A subida para 1,5% (+ 25 pontos base) da taxa de juro das operações de refinanciamento decidida na passada quinta-feira que agrava as difficuldades económicas e financeiras do conjunto de países (e.g., Grécia, Irlanda, Espanha e Portugal) em que estão em curso programas de ajustamento económico e orçamental exigentes e com efeitos recessivos importante é bem demonstrativa dos desafios e dificuldades da condução pelo BCE da política monetária no contexto de uma zona euro em que se verifica uma acentuada divergência das condições económico-financeiras entre os países que a integram.
Efectivamente, enquanto que, no seu conjunto, a zona euro registou no primeiro trimestre um crescimento de 0,8% face ao trimestre anterior e 2,5% face ao primeiro trimestre de 2010, este valor resulta da "média" dos crescimentos de vários países que vão dos 4,8% da Alemanha aos -4,8% da Grécia (valores homólogos). Do mesmo modo que a taxa média de desemprego de 9,9% registada em Maio para o conjunto da zona euro "esconde" a diferença entre os 6,0% na Alemanha (onde a taxa de desemprego desceu 1,2 pp no último ano) e os 20,9 verificados em Espanha (onde a taxa de desemprego aumento 0,9 pp desde Maio de 2010) e a taxa de inflação média de 2,7% em Abril oculta as diferenças entre uma subida de preços face ao mês homólogo de 5,5% na Estónia e o aumento de apenas 1,5% na Irlanda.
Ora, numa zona monetária implica que a política monetária deva ser fixada tendo em atenção o conjunto da zona - em que, naturalmente, as maiores economias têm um peso determinante - e a impossibilidade de ajustar as taxas de juro às condições particulares de cada país.

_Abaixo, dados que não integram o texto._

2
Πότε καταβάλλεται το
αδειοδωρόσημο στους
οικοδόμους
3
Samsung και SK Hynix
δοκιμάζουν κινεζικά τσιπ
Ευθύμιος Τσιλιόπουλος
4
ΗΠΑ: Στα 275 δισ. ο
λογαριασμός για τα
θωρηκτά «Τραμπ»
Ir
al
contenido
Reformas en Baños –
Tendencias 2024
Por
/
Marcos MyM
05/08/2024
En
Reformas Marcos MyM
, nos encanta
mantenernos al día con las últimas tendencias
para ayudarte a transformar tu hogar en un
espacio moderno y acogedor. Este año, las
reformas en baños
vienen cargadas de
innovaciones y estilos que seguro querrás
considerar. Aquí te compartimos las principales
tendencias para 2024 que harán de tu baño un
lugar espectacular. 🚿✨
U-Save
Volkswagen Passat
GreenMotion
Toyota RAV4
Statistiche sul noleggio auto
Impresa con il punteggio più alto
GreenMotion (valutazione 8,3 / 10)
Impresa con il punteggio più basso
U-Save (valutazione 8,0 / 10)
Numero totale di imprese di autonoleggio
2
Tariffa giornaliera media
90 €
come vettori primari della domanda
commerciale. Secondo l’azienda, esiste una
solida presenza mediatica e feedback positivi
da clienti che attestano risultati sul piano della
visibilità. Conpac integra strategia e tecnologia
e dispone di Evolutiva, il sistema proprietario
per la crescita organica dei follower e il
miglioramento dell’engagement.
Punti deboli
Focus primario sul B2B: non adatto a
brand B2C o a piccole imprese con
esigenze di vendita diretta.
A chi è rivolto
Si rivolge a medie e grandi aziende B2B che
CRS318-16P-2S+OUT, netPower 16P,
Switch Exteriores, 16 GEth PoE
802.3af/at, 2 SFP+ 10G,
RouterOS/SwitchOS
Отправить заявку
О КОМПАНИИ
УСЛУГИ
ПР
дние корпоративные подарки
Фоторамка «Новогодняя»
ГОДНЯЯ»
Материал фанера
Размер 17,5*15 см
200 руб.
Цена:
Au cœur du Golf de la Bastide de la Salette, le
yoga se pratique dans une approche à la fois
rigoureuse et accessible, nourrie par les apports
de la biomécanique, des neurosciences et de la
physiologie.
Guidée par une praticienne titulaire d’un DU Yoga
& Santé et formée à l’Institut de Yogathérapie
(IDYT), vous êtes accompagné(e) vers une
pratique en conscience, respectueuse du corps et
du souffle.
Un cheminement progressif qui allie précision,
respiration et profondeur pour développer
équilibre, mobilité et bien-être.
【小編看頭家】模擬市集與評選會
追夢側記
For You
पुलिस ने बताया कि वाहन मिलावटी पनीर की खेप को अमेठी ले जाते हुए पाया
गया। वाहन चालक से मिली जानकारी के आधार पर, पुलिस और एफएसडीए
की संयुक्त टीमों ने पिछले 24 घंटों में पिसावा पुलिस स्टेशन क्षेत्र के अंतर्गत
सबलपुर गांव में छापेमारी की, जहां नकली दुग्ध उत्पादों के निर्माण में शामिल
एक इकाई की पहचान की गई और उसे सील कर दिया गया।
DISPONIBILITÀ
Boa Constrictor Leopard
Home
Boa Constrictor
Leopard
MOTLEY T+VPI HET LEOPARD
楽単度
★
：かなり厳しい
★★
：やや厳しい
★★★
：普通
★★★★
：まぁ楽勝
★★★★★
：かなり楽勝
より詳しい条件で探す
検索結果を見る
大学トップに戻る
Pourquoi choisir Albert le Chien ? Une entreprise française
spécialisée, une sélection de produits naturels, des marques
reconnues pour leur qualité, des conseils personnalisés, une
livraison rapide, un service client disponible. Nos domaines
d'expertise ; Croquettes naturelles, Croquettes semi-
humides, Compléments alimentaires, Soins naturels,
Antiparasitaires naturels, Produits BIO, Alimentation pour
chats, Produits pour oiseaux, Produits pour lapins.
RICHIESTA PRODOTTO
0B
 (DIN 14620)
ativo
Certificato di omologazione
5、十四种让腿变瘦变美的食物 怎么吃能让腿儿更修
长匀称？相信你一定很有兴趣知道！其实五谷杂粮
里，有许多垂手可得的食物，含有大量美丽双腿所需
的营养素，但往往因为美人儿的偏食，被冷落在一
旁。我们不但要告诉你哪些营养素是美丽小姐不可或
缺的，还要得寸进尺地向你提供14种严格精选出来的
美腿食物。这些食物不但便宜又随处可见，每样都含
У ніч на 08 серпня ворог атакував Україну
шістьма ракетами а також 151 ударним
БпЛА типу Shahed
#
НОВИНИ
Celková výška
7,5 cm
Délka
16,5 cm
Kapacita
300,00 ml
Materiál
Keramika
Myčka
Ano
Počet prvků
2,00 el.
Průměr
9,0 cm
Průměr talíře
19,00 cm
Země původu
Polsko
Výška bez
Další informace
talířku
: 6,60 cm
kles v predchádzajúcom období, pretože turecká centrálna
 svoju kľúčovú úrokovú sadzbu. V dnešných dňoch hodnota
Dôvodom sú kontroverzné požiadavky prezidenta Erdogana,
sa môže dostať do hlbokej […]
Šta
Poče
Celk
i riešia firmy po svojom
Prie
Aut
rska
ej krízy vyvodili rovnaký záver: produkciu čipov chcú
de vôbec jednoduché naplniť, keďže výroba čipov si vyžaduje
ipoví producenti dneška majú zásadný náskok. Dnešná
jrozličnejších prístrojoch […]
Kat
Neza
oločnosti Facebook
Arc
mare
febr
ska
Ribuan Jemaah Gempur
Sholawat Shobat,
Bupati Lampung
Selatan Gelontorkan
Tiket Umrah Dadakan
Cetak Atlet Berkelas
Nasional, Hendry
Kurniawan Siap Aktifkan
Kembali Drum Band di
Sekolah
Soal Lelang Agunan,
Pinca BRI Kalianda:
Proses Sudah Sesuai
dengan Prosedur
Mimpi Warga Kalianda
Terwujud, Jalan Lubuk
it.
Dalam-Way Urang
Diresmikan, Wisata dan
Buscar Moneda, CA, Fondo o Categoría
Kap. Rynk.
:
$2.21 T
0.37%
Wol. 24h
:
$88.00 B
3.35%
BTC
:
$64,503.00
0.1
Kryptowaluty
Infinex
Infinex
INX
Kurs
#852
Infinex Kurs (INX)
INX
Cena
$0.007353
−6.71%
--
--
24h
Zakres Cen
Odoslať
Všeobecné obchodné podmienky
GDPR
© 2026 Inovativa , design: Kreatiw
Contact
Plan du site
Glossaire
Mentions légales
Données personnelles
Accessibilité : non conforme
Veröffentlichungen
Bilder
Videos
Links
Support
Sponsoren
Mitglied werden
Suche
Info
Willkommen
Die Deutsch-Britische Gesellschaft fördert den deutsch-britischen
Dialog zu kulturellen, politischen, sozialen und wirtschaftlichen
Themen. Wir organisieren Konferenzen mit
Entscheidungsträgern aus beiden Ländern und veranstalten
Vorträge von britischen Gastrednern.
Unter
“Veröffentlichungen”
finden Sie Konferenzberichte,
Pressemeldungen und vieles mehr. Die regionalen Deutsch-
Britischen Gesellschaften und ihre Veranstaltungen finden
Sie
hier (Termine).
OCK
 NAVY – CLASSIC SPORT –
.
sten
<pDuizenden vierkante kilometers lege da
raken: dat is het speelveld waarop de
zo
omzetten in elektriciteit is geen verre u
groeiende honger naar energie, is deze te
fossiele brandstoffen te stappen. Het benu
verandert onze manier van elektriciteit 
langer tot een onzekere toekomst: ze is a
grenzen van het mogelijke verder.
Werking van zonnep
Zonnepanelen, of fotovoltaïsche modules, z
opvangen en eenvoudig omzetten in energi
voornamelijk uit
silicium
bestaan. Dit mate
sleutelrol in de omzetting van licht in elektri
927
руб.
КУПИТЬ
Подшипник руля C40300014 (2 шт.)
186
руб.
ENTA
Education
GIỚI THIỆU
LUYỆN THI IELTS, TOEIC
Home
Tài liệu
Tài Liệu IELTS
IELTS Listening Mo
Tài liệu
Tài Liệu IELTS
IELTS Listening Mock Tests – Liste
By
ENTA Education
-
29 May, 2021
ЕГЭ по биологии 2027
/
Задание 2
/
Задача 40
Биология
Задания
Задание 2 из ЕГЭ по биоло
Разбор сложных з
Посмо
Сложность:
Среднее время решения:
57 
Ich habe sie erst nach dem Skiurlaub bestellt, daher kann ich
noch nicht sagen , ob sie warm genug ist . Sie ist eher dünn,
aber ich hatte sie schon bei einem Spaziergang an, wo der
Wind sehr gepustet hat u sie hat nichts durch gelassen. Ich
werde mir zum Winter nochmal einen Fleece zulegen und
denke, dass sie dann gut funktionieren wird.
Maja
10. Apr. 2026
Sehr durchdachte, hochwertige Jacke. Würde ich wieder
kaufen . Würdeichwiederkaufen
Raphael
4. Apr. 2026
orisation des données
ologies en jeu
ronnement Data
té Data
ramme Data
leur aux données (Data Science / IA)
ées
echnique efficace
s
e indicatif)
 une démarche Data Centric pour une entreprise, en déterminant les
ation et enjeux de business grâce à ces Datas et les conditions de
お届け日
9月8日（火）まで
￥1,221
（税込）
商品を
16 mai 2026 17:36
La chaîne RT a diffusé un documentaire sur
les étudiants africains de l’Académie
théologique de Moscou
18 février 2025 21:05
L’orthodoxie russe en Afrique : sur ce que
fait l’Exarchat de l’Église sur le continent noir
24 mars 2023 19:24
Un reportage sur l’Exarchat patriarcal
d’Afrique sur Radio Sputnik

O que significa que os países - especialmente os mais pequenos - cujo ciclo económico não esteja sincronizado com a média da zona euro tendem a serem confrontados com políticas monetárias desadequadas relativamente à sua situação concreta. O que sucedeu relativamente aos designdados países da periferia logo após a entrada na zona euro (e.g., Portugal) e durante a maior parte da década de 2000 (especialmente Irlanda e Espanha) em que a política monetária do BCE terá sido exageradamente expansionista para a situação específica destes países e estará agora novamente a ocorrer no actual cenário em que a subida das taxas de juro tenderá a acentuar a recessão associada aos programas em curso de ajustamento orçamental e económico.
Teoricamente, estas diferenças poderiam ser, pelo menos parcialmente, compensadas pela política orçamental. Contudo, na prática tal não funcionou, primeiro porque é politicamente dificil pôr em prática uma política orçamental restritiva numa conjuntura positiva em que as receitas fiscais tendem a aumentar e as despesas sociais a reduzir gerando uma redução do défice (ou até, como sucedeu na Irlanda e Espanha superávites) e agora porque as condições financeiras e orçamentais não só impossibilitam por em prática políticas orçamentais expansionistas como implicam a adopção de medidas de austeridade orçamental, de onde resulta uma tendência para políticas orçamentais pró-ciclicas que amplificam a amplitude do ciclo económico.
Resta, pois, na actual conjuntura o ajustamento "automático" por via das quantidades (aumento do desemprego) ou dos preços e salários (deflação) sendo que quanto maiores os obstáculos à reafectação de recursos e menos flexíveis forem os preços e salários maior tenderá a ser a redução da actividade (maior o aumento do desemprego) necessário para o ajustamento e mais longo este tenderá a ser.
Daí a importância decisiva das ditas reformas estruturais (e a insistência do BCE na sua importância) que visam dotar a economia de uma maior flexibilidade facilitando quer a reafectação de recursos (por exemplo, dos sectores transaccionáveis para os sectores não transaccionáveis) e dos preços e salários para que seja possível recuperar a competitividade com um menor custo em termos de desemprego, tornando o processo de ajustamento menos doloroso.